On pourrait s’étonner de le voir figurer dans une loi de programmation militaire, car il traite d’une question institutionnelle de fond, qui est la réorganisation des pouvoirs publics pour les adapter à la nouvelle stratégie dite de « la sécurité nationale ».
Conscient du fait que votre projet de loi ne traitait pas que de programmation militaire, vous avez d’ailleurs, monsieur le ministre, prudemment ajouté dans son intitulé : « et diverses dispositions concernant la défense ».
Cela vous permet donc, par exemple, de modifier l’organisation des pouvoirs publics, de privatiser deux entreprises, ou encore de limiter le pouvoir d’investigation des juges.
Cette nouvelle notion de sécurité nationale est issue des réflexions menées dans le cadre du Livre blanc élaboré l’an dernier et approuvé par le Président de la République.
C’est une notion directement importée des États-Unis et qui est à l’origine de toutes les politiques publiques américaines de sécurité et de défense. Elle inspire aussi la réflexion actuellement en cours au sein de l’OTAN pour renouveler ses concepts stratégiques.
Bien que nous vivions dans un monde globalisé, je suis loin d’être persuadée qu’une telle notion corresponde à la vision que nous avons en France des risques et des menaces contre nos intérêts nationaux.

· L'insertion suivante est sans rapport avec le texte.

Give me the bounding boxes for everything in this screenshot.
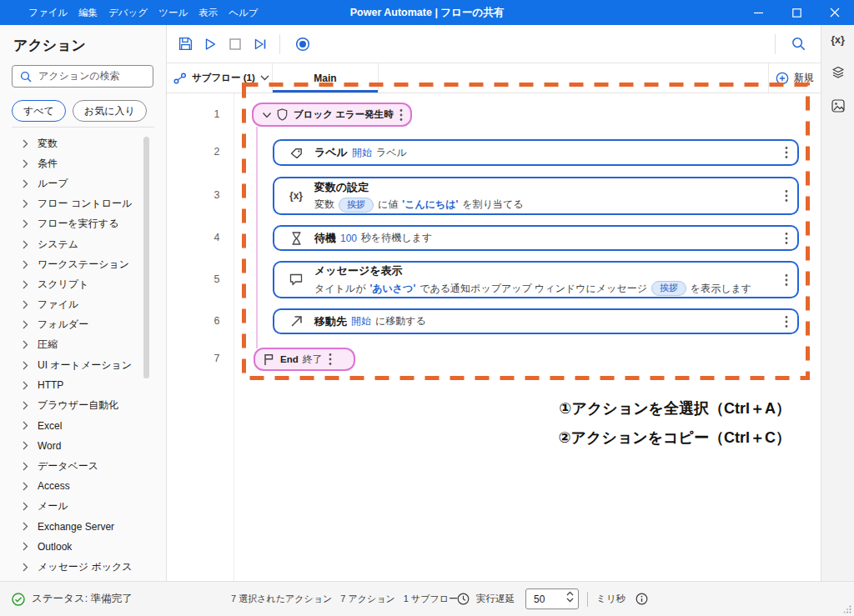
filter-all-button[interactable]: すべて xyxy=(12,100,66,122)
action-group-item[interactable]: UI オートメーション xyxy=(0,355,166,375)
menu-item-1[interactable]: 編集 xyxy=(78,7,98,19)
menu-item-3[interactable]: ツール xyxy=(158,7,188,19)
minimize-button[interactable] xyxy=(739,0,777,25)
action-group-item[interactable]: ワークステーション xyxy=(0,254,166,274)
description-segment: 開始 xyxy=(352,146,372,160)
menu-item-4[interactable]: 表示 xyxy=(198,7,218,19)
collapse-chevron-icon[interactable] xyxy=(262,112,272,118)
description-segment: に移動する xyxy=(375,314,426,328)
more-actions-icon[interactable] xyxy=(785,315,788,328)
run-delay-input[interactable]: 50 xyxy=(525,588,579,609)
line-number: 1 xyxy=(207,108,227,120)
action-block-2[interactable]: ラベル開始ラベル xyxy=(273,139,799,166)
action-group-label: Excel xyxy=(38,420,62,432)
resize-grip[interactable] xyxy=(843,605,851,613)
description-segment: 秒を待機します xyxy=(361,231,432,245)
menu-item-5[interactable]: ヘルプ xyxy=(229,7,258,19)
varx-icon: {x} xyxy=(288,190,304,202)
ui-elements-icon[interactable] xyxy=(831,66,845,79)
action-title: メッセージを表示 xyxy=(314,263,751,278)
chevron-right-icon xyxy=(23,502,28,511)
action-block-1[interactable]: ブロック エラー発生時 xyxy=(252,103,412,127)
action-group-label: フォルダー xyxy=(38,318,88,332)
run-next-action-button[interactable] xyxy=(252,36,269,53)
chevron-right-icon xyxy=(23,240,28,249)
recorder-button[interactable] xyxy=(294,36,311,53)
status-separator xyxy=(587,592,588,607)
window-controls xyxy=(739,0,854,25)
action-group-item[interactable]: ブラウザー自動化 xyxy=(0,395,166,415)
info-icon[interactable] xyxy=(635,593,648,605)
action-group-item[interactable]: フロー コントロール xyxy=(0,194,166,214)
run-delay-label: 実行遅延 xyxy=(476,593,515,605)
more-actions-icon[interactable] xyxy=(785,146,788,159)
chevron-right-icon xyxy=(23,462,28,471)
action-group-item[interactable]: Word xyxy=(0,436,166,456)
action-group-item[interactable]: 圧縮 xyxy=(0,335,166,355)
chevron-right-icon xyxy=(23,260,28,269)
label-icon xyxy=(288,148,304,158)
action-block-7[interactable]: End終了 xyxy=(254,348,355,371)
save-button[interactable] xyxy=(177,36,193,53)
action-groups: 変数条件ループフロー コントロールフローを実行するシステムワークステーションスク… xyxy=(0,133,166,577)
filter-favorites-button[interactable]: お気に入り xyxy=(73,100,147,122)
stop-button[interactable] xyxy=(227,36,244,53)
title-bar: ファイル編集デバッグツール表示ヘルプ Power Automate | フローの… xyxy=(0,0,854,25)
action-block-5[interactable]: メッセージを表示タイトルが'あいさつ'である通知ポップアップ ウィンドウにメッセ… xyxy=(273,261,799,298)
action-group-item[interactable]: フローを実行する xyxy=(0,214,166,234)
action-group-item[interactable]: スクリプト xyxy=(0,274,166,294)
more-actions-icon[interactable] xyxy=(785,189,788,203)
action-title: 変数の設定 xyxy=(314,180,524,195)
line-number-divider xyxy=(234,93,234,581)
annotation-step1: ①アクションを全選択（Ctrl＋A） xyxy=(559,398,791,418)
variable-pill[interactable]: 挨拶 xyxy=(651,281,686,296)
action-group-item[interactable]: HTTP xyxy=(0,375,166,395)
chevron-right-icon xyxy=(23,542,28,551)
action-block-4[interactable]: 待機100秒を待機します xyxy=(273,225,799,251)
action-group-item[interactable]: メール xyxy=(0,496,166,516)
images-icon[interactable] xyxy=(831,99,845,113)
action-block-3[interactable]: {x}変数の設定変数挨拶に値'こんにちは'を割り当てる xyxy=(273,177,799,215)
action-group-item[interactable]: メッセージ ボックス xyxy=(0,557,166,577)
sidebar-scrollbar[interactable] xyxy=(143,137,149,378)
search-placeholder: アクションの検索 xyxy=(38,69,120,83)
action-group-item[interactable]: ファイル xyxy=(0,295,166,315)
variable-pill[interactable]: 挨拶 xyxy=(339,198,374,213)
action-group-item[interactable]: 条件 xyxy=(0,153,166,173)
search-flow-button[interactable] xyxy=(790,36,806,53)
action-search-input[interactable]: アクションの検索 xyxy=(12,65,153,88)
tab-main[interactable]: Main xyxy=(272,63,379,93)
action-block-6[interactable]: 移動先開始に移動する xyxy=(273,308,799,334)
description-segment: 100 xyxy=(340,233,357,244)
active-tab-underline xyxy=(273,90,378,93)
line-number: 3 xyxy=(207,189,227,201)
chevron-down-icon xyxy=(260,75,269,81)
action-group-item[interactable]: データベース xyxy=(0,456,166,476)
action-group-item[interactable]: Outlook xyxy=(0,537,166,557)
description-segment: である通知ポップアップ ウィンドウにメッセージ xyxy=(419,282,647,296)
chevron-right-icon xyxy=(23,421,28,430)
action-group-label: データベース xyxy=(38,459,98,473)
variables-icon[interactable]: {x} xyxy=(831,34,845,46)
menu-item-2[interactable]: デバッグ xyxy=(108,7,148,19)
clock-icon xyxy=(457,593,470,605)
more-actions-icon[interactable] xyxy=(785,273,788,287)
new-subflow-button[interactable]: 新規 xyxy=(768,63,821,93)
action-group-item[interactable]: ループ xyxy=(0,173,166,193)
more-actions-icon[interactable] xyxy=(329,353,332,366)
more-actions-icon[interactable] xyxy=(785,232,788,245)
action-group-item[interactable]: システム xyxy=(0,234,166,254)
subflow-dropdown[interactable]: サブフロー (1) xyxy=(173,63,269,93)
run-button[interactable] xyxy=(202,36,219,53)
maximize-button[interactable] xyxy=(777,0,816,25)
right-rail: {x} xyxy=(821,25,854,581)
close-button[interactable] xyxy=(816,0,854,25)
status-bar: ステータス: 準備完了 7 選択されたアクション 7 アクション 1 サブフロー… xyxy=(0,581,854,616)
action-group-item[interactable]: Access xyxy=(0,476,166,496)
action-group-item[interactable]: フォルダー xyxy=(0,315,166,335)
action-group-item[interactable]: 変数 xyxy=(0,133,166,153)
menu-item-0[interactable]: ファイル xyxy=(28,7,68,19)
action-group-item[interactable]: Exchange Server xyxy=(0,517,166,537)
more-actions-icon[interactable] xyxy=(399,108,403,122)
action-group-item[interactable]: Excel xyxy=(0,416,166,436)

Mais je voudrais surtout, avec cet amendement de suppression, marquer notre profonde opposition aux modifications institutionnelles qu’implique cette notion, ainsi que notre refus de la concentration des pouvoirs qu’elle entraîne.

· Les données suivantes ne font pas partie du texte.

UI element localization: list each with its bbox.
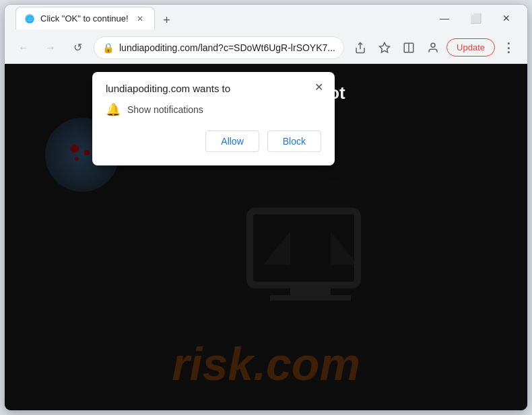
address-bar[interactable]: 🔒 lundiapoditing.com/land?c=SDoWt6UgR-lr… [94, 36, 344, 59]
tab-favicon: 🌐 [24, 13, 35, 24]
lock-icon: 🔒 [102, 42, 114, 53]
pc-icon-watermark [236, 204, 385, 314]
notification-popup: lundiapoditing.com wants to ✕ 🔔 Show not… [92, 72, 335, 165]
reload-button[interactable]: ↺ [67, 37, 88, 59]
browser-window: 🌐 Click "OK" to continue! ✕ + — ⬜ ✕ ← → … [4, 4, 528, 411]
address-text: lundiapoditing.com/land?c=SDoWt6UgR-lrSO… [119, 42, 335, 53]
popup-title: lundiapoditing.com wants to [106, 83, 321, 94]
tab-close-button[interactable]: ✕ [134, 13, 146, 25]
svg-marker-3 [380, 42, 390, 52]
maximize-button[interactable]: ⬜ [460, 5, 491, 32]
tab-label: Click "OK" to continue! [40, 13, 129, 24]
forward-button[interactable]: → [40, 37, 61, 59]
back-button[interactable]: ← [13, 37, 34, 59]
new-tab-button[interactable]: + [158, 11, 176, 30]
share-button[interactable] [350, 37, 371, 59]
block-button[interactable]: Block [267, 130, 321, 152]
active-tab[interactable]: 🌐 Click "OK" to continue! ✕ [15, 7, 155, 30]
popup-buttons: Allow Block [106, 130, 321, 152]
menu-button[interactable]: ⋮ [498, 37, 519, 59]
close-button[interactable]: ✕ [491, 5, 522, 32]
svg-text:🌐: 🌐 [26, 15, 34, 24]
title-bar: 🌐 Click "OK" to continue! ✕ + — ⬜ ✕ [5, 5, 527, 32]
svg-point-6 [431, 43, 435, 47]
bell-icon: 🔔 [106, 102, 121, 117]
permission-label: Show notifications [127, 104, 203, 115]
popup-permission-row: 🔔 Show notifications [106, 102, 321, 117]
risk-watermark: risk.com [172, 338, 360, 390]
window-controls: — ⬜ ✕ [429, 5, 522, 32]
toolbar: ← → ↺ 🔒 lundiapoditing.com/land?c=SDoWt6… [5, 32, 527, 64]
tab-strip: 🌐 Click "OK" to continue! ✕ + [10, 7, 429, 30]
website-background: you are not a robot [5, 64, 527, 410]
bookmark-button[interactable] [374, 37, 395, 59]
minimize-button[interactable]: — [429, 5, 460, 32]
profile-button[interactable] [422, 37, 444, 59]
content-area: you are not a robot [5, 64, 527, 410]
allow-button[interactable]: Allow [205, 130, 259, 152]
toolbar-actions: Update ⋮ [350, 37, 519, 59]
split-button[interactable] [398, 37, 420, 59]
popup-close-button[interactable]: ✕ [310, 79, 327, 95]
update-button[interactable]: Update [446, 38, 495, 56]
svg-rect-9 [270, 295, 351, 300]
svg-rect-8 [290, 285, 331, 295]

À travers cet article, on assiste en effet à une extension du champ de la sécurité et du champ des compétences du Président de la République. La défense nationale devient un sous-ensemble de la sécurité du pays, qui englobe déjà la sécurité intérieure.
Cet élargissement des notions implique une concentration pyramidale des pouvoirs du Président de la République. Sur les questions de sécurité, tout remonte à lui et tout procède de lui.

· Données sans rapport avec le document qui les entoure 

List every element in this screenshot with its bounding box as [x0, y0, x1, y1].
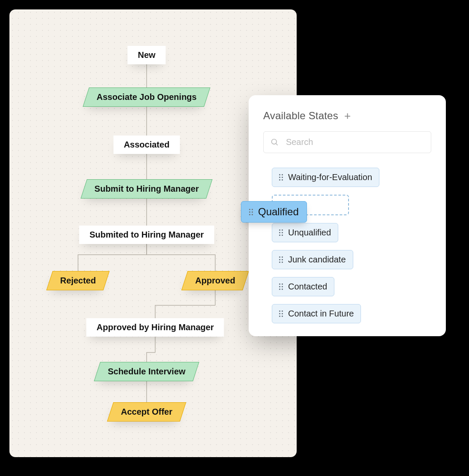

C’est ainsi que cet article 5 vise notamment à remplacer l’actuel conseil de défense, ainsi que le conseil de sécurité intérieure, par un seul organisme qui englobera l’ensemble.
Le champ de compétence de ce nouvel organisme sera extrêmement étendu, puisqu’il couvrira toutes les questions et toutes les politiques ayant trait à la défense et à la sécurité nationale.
Quand on sait que ce nouveau conseil de défense et de sécurité nationale, présidé par le chef de l’État, se déclinera en formations spécialisées restreintes qui seront toutes, elles aussi, présidées par lui, en particulier pour le renseignement, on mesure l’étendue du contrôle et des pouvoirs présidentiels sur la sécurité du pays.
J’ajouterai enfin que nous débattons aussi de la création d’un organisme qui existe déjà depuis quelques mois, puisque le conseil national du renseignement, l’une des formations spécialisées du conseil de défense et de sécurité nationale, est déjà en place ; son coordonnateur a été nommé il y a quelques mois. Il s’agit, là encore, d’un bel exemple d’organisme fonctionnant avant même que la loi ne soit votée !
Ne voulant ni cautionner ce déséquilibre institutionnel ni approuver cette présidentialisation sans partage et sans contrôle de la sécurité du pays, nous vous demandons, mes chers collègues, d’adopter cet amendement de suppression de l’article 5.